Elsaben had looked up from the sandwiches now, and Martus frowned, pulling Hal out the door with him. It wasn’t really going to be an argument, but Martus still didn’t want Elsaben to hear it.

“Listen.” Martus spoke softly even after they got outside. “I understand if you don’t want to stay with Elsaben, but just tell me. I’m going to be fine on my own, but I’ll see if someone from back home can help you with her if that’s what you need.”

“Oh!” Hal’s voice dropped any pretense of being lighthearted, and he stood up a little taller. “You think I have an issue with watching El? Absolutely not. I love spending time with her. My issue here is that you’re going to go wandering around by yourself trying to find this ‘hero’ person, and you’re going to get yourself killed! Even if nothing bad happened to him, I’m afraid you’ll fall and hit your head on a rock and no one will be there to look out for you. I can take care of you if something does happen.”

“Oh, well that’s… actually pretty nice! Fine, you can come along!” Martus huffed, crossing his own arms.

“Fine!” Hal squinted at Martus to make sure he wasn’t trying to trick him or anything.

“Fine!” Martus opened the door again and started inside before he glanced over his shoulder. “Come eat your sandwich!”

Then he let the door swing closed behind him, realizing only a second after it slammed that he actually wasn’t frustrated with Hal anymore. He was just trying to help. Martus wasn’t used to anyone telling him to do anything, though, even for his own safety.
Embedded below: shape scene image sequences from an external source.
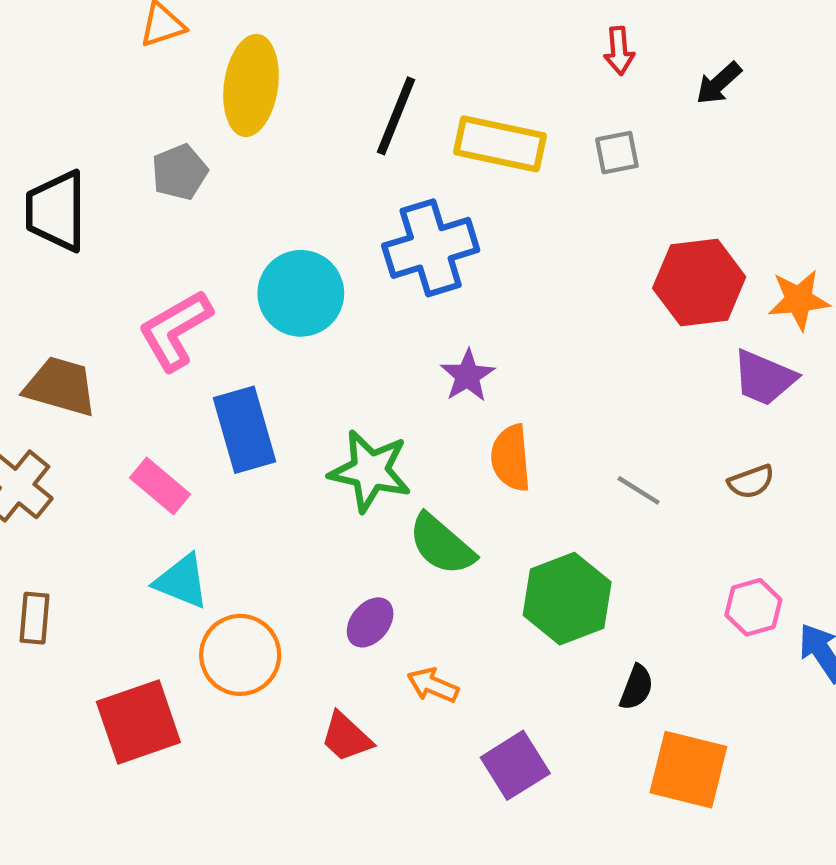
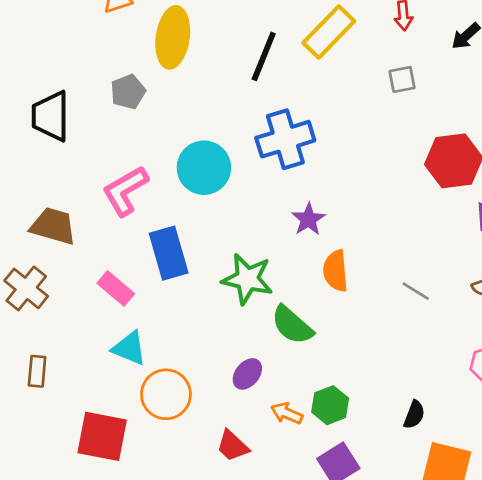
yellow rectangle: (500, 144) -> (329, 32), moved, turned -58
green hexagon: (567, 599) -> (330, 405), moved, size x0.7
red square: (138, 722) -> (102, 436), turned 30

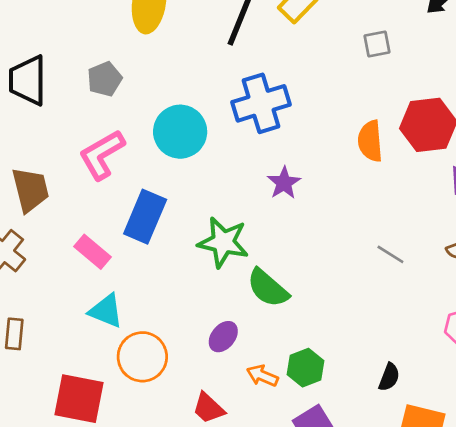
gray pentagon: (128, 92) -> (105, 79), moved
brown trapezoid: (53, 226) -> (30, 190), turned 60
blue rectangle: (169, 253) -> (145, 217), turned 39
orange semicircle: (336, 271) -> (370, 141), moved

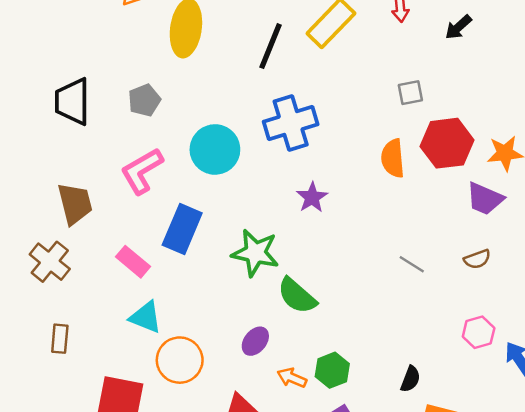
gray square: (377, 44) -> (410, 93), moved

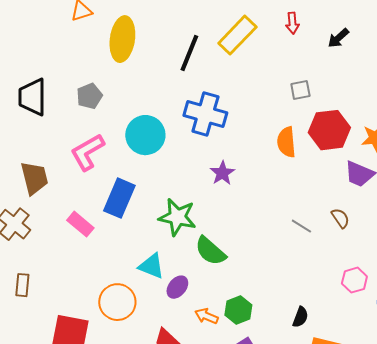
blue cross: (291, 123) -> (205, 114), turned 33
brown semicircle: (477, 259) -> (340, 218), moved, turned -105
cyan triangle: (146, 317) -> (151, 266), moved

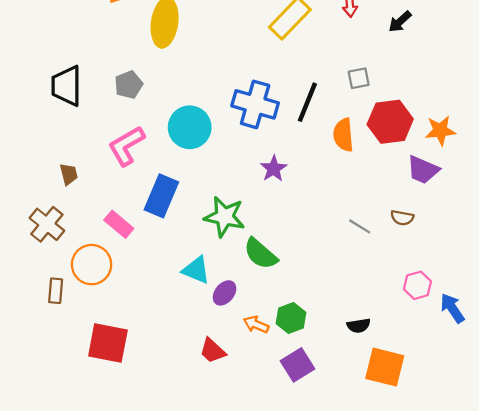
black line: (189, 53) -> (307, 102), moved
brown trapezoid: (34, 178) -> (69, 174), size x0.6
brown semicircle: (340, 218) -> (402, 218), turned 135
orange circle: (117, 302) -> (92, 265), moved
black semicircle: (300, 317) -> (359, 326), turned 60

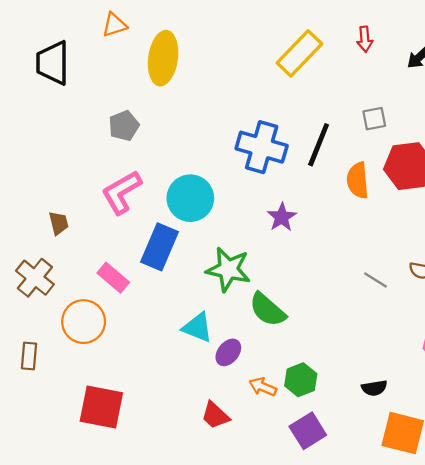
black trapezoid: (66, 86) -> (53, 63), moved
cyan circle: (190, 127) -> (190, 198), moved
brown rectangle: (56, 291) -> (29, 356), moved

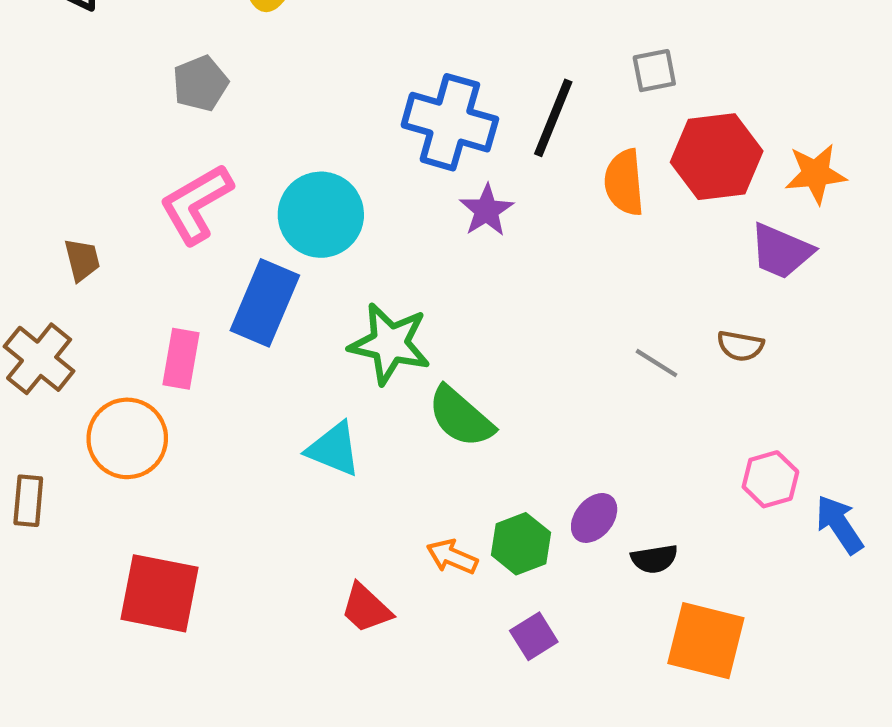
purple star: (282, 217) -> (487, 210), moved
pink rectangle: (113, 278) -> (181, 359), turned 60
purple ellipse: (228, 352) -> (594, 518), moved
purple square: (308, 431) -> (534, 636), size x0.7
“I’m sorry about that. I think I need to eat and maybe get some sleep.” Martus smiled sheepishly at him when Hal reopened the door and stepped back inside.

“Good idea. Pass me a sandwich.”

Martus grinned brighter, settling down at the table and handing Hal one of the sandwiches Elsaben had made. Within a minute, they were all eating and laughing, and Martus almost forgot he was going to have to find someone else to watch El while they were gone.